- _What to work on_
No picture belongs in the answer, which must hold exactly the lines from the one with "por Carlos Perez" through the final line below.

- _Given records_
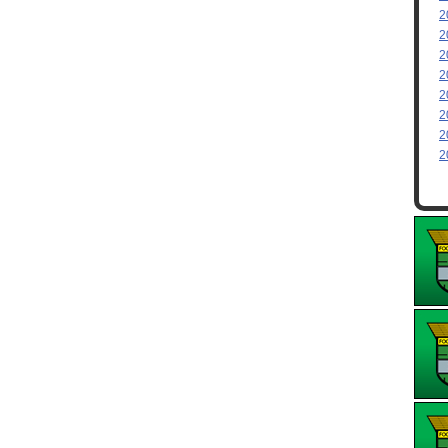
2
2
2
2
2
2
2
2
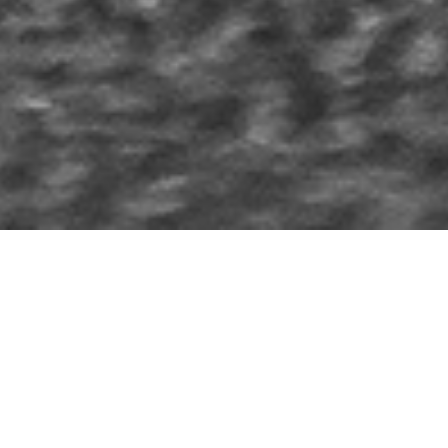
新入荷ワイン・在庫ワイン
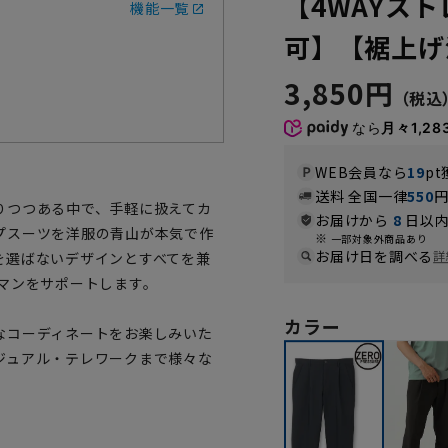
【4WAYス
機能一覧
可】【裾上げ
3,850円
なら
月々1,28
WEB会員なら
19
pt
送料 全国一律
550
りつつある中で、手軽に扱えてカ
お届けから
8
日以内
プスーツを洋服の青山が本気で作
一部対象外商品あり
お届け日を調べる
詳
を選ばないデザインとすべてを兼
マンをサポートします。
カラー
なコーディネートをお楽しみいた
ジュアル・テレワークまで様々な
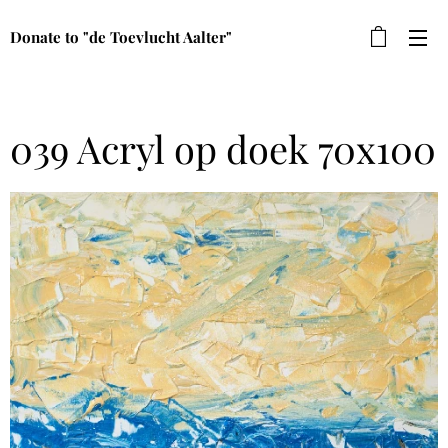
Donate to "de Toevlucht Aalter"
039 Acryl op doek 70x100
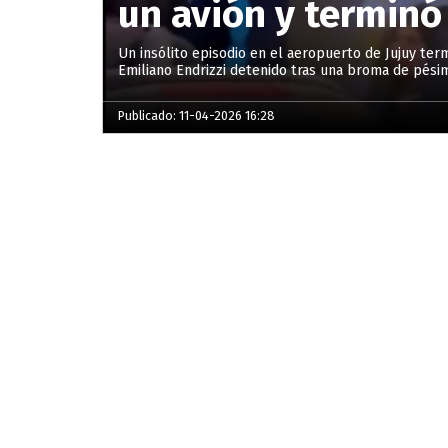
un avión y terminó
Un insólito episodio en el aeropuerto de Jujuy ter
Emiliano Endrizzi detenido tras una broma de pés
Publicado: 11-04-2026 16:28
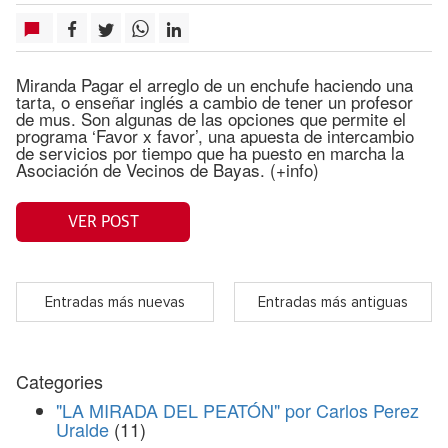
Miranda Pagar el arreglo de un enchufe haciendo una
tarta, o enseñar inglés a cambio de tener un profesor
de mus. Son algunas de las opciones que permite el
programa ‘Favor x favor’, una apuesta de intercambio
de servicios por tiempo que ha puesto en marcha la
Asociación de Vecinos de Bayas. (+info)
VER POST
Entradas más nuevas
Entradas más antiguas
Categories
"LA MIRADA DEL PEATÓN" por Carlos Perez
Uralde
(11)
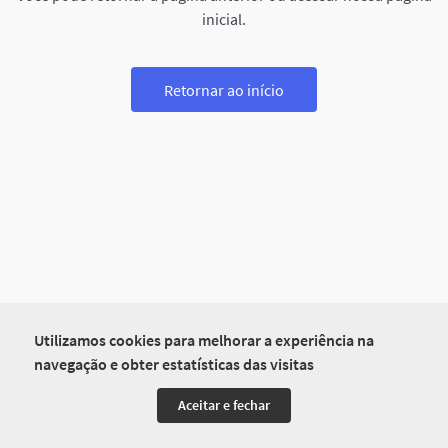
inicial.
Retornar ao início
Utilizamos cookies para melhorar a experiência na
navegação e obter estatísticas das visitas
Aceitar e fechar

- _Task output_
"LA MIRADA DEL PEATÓN" por Carlos Perez
Uralde
(11)
inicial.
Retornar ao início
Utilizamos cookies para melhorar a experiência na
navegação e obter estatísticas das visitas
Aceitar e fechar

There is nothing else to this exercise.